Living with a chronic disease isn't just physically taxing; it takes an emotional toll as well. Millions of older Americans live with a chronic illness such as chronic obstructive pulmonary disease (COPD), diabetes or heart disease, and many suffer through their day-to-day care routines alone.

For Vickie Stark, a COPD patient who is living on her own, daily life can be incredibly stressful. Stark's condition requires daily monitoring to ensure that her symptoms stay manageable and do not lead to complications that require hospitalization. And she is not alone in her situation.

According to the National Council on Aging, approximately 92 percent of seniors have at least one chronic condition, and 77 percent have two or more. Additionally, chronic diseases account for 75 percent of the money our nation spends on healthcare, yet only 1 percent of healthcare dollars are spent on public efforts to improve overall health.

While there is a wealth of research and commentary about the challenges that chronic disease presents to the nation's healthcare system, there has not been as much coverage about the costs to patients living with chronic illness. According to Stark, the cost of living alone with COPD is not simply financial; it's also emotional.

"I was scared all the time," she said. "I would be short of breath, my pulse would go down, and I'd have panic attacks and have to go to the ER to get help."

Fear and anxiety are common for those who are managing chronic illnesses. When anxieties escalate, frequent trips to the hospital to alleviate concerns can also be common. Lack of understanding about medication adherence, self-care and symptom management often lead to emergent medical issues and hospitalization for patients with chronic diseases.

Fortunately for Stark, her physician recommended a telehealth program to help her monitor and manage her symptoms in the comfort of her home, and the program has made a world of difference.

Stark's telehealth device is set up in a convenient location in her living room, and it monitors her blood pressure, pulse oximetry and other vitals daily. These readings are sent to a clinical team, who are able to immediately follow up with her to ask questions and provide feedback on any changes she needs to make in her care plan. Stark loves that the telehealth team works with her physician as well and that the process is so seamless.

Stark has now been using telehealth for more than a year and a half, and her whole outlook on life and her disease has changed.

"I don’t go to the hospital now because I'm able to check my vitals daily, and I’m not afraid," she said. "I could barely function before, and now I feel safe. [Telehealth] is like my right arm."

But it's not just the telehealth devices that she loves; it's also the people behind them.
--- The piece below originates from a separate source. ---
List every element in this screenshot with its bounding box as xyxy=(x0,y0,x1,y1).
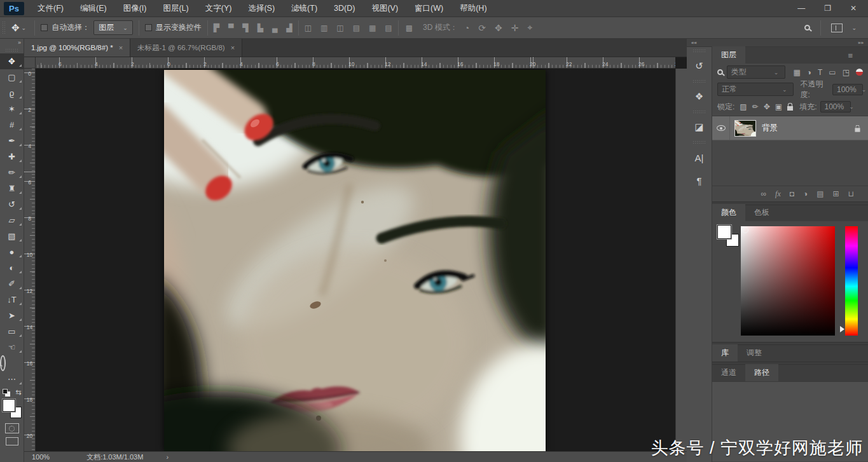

"Being able to get a hold of someone, being able to know someone will walk me through the processes so I feel confident using the machines, and knowing that if anything changes it shows up and they will call immediately and make sure everything is OK has been the biggest benefit of using telehealth," Stark said.

"They are very good to me," she says. "It's a one-on-one situation, and I always speak to a person as opposed to a machine. The staff is wonderful and completely thorough and answers all my questions. They are never in a hurry, never too busy for me. It's a comfort to know that they are watching out for me. It's like having a whole bunch of friends around all the time."

Asked if she would recommend telehealth to others who are in a similar health situation, Vickie is quick to say that she already has.

"This is something that all older Americans need," Stark said. "It's my life saver."

There are numerous studies available that outline the effectiveness of telehealth in terms of reducing hospitalizations among patients, lowering healthcare costs, improving patient self-care and more, but the true benefits of telehealth are seen from the patient's perspective.

The progressive nature of chronic illnesses means that tracking symptoms on a regular basis is crucial. For Stark, and for millions of Americans living with chronic illnesses, the ability to effectively manage their own care and live life free from fear is what makes telehealth a true necessity.